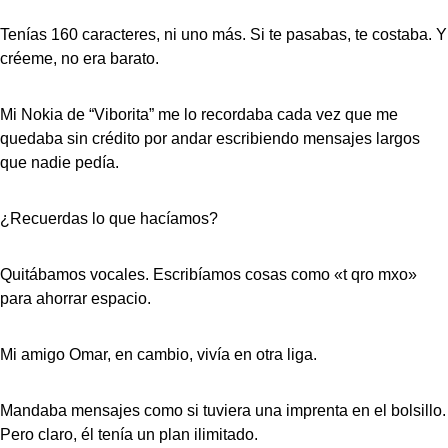
Tenías 160 caracteres, ni uno más. Si te pasabas, te costaba. Y
créeme, no era barato.
Mi Nokia de “Viborita” me lo recordaba cada vez que me
quedaba sin crédito por andar escribiendo mensajes largos
que nadie pedía.
¿Recuerdas lo que hacíamos?
Quitábamos vocales. Escribíamos cosas como «t qro mxo»
para ahorrar espacio.
Mi amigo Omar, en cambio, vivía en otra liga.
Mandaba mensajes como si tuviera una imprenta en el bolsillo.
Pero claro, él tenía un plan ilimitado.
+ + +
Reproduce every line in the data that has the word "mensajes" in it.

**TASK ANSWER**
quedaba sin crédito por andar escribiendo mensajes largos
Mandaba mensajes como si tuviera una imprenta en el bolsillo.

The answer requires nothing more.